“Entrepreneurship is the solution to all the world’s problems,” according to Google executive chairman Eric Schmidt, who was in Hong Kong today to launch a new program to foster greater start-up talent within the Chinese SAR.
Schmidt’s visit was something of an anti-climax in the end. Media were not invited to ask any questions and what we finally got from the Google man after a half hour delay was less than insightful.
He trotted out the usual argument that more innovation and technical invention will likely gravitate to this part of the world because there is a “numerical advantage” in terms of graduates with degrees in STEM subjects.
Several times he also repeated the notion that “the native underlying Chinese culture is entrepreneurial”.

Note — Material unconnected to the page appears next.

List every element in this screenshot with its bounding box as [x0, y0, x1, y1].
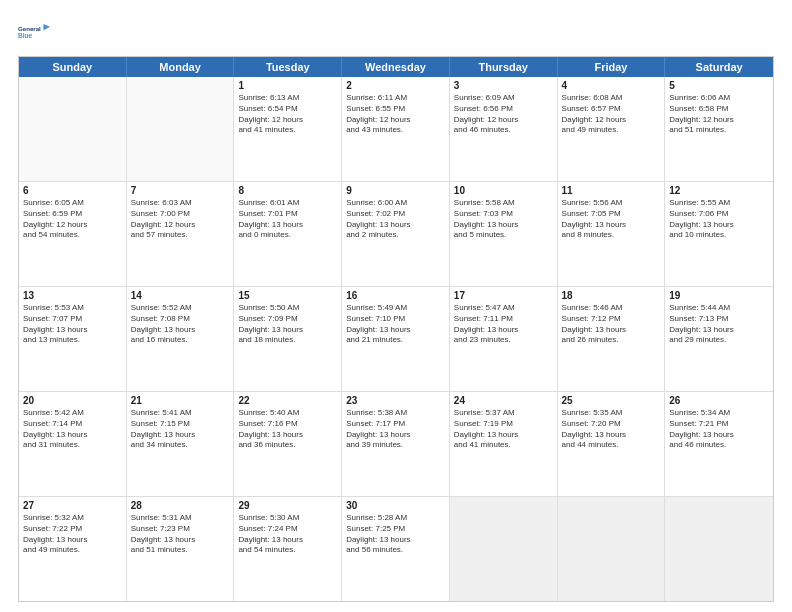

“We all know this, it’s been true for 1000 years. It’s a great asset of Chinese history,” he said.
The inference here is that the region and its people should be more inclined than most to producing innovative technology start-ups.
However, we heard very little about why that’s simply not happened thus far, in Hong Kong at least, although Schmidt did acknowledge that there wasn’t enough of a VC industry here and that, although entrepreneurial, the locals are also culturally afraid of being “different”.
Google’s announcement today – a program of mentorship and incubation with the Chinese University of Hong Kong – is surely yet another indication that the SAR government has singularly failed to foster the kind of innovation that can start local and grow internationally.
It’s a view I’ve heard time and again – even from successful international technology companies who came to Hong Kong with an impression of a hi-tech city and found instead something much less mature to work with.
The conversations at most local tech conferences I’ve been to are still at a “what is the cloud?” stage. It’s difficult to believe sometimes.
When asked whether Google was thinking of founding a formal incubator project even Schmidt had to admit: “You don’t have a big enough software industry. Your lack of software … will hurt you in terms of your global ambitions.”
The one year project announced today is unlikely to change that much.
We don’t know exactly how much access to Silicon Valley “mentors” and help with start-up costs local entrepreneurs will get as part of the initiative, but at first glance it seems like a pretty good way for Google to cream off some of the best of that limited Hong Kong talent.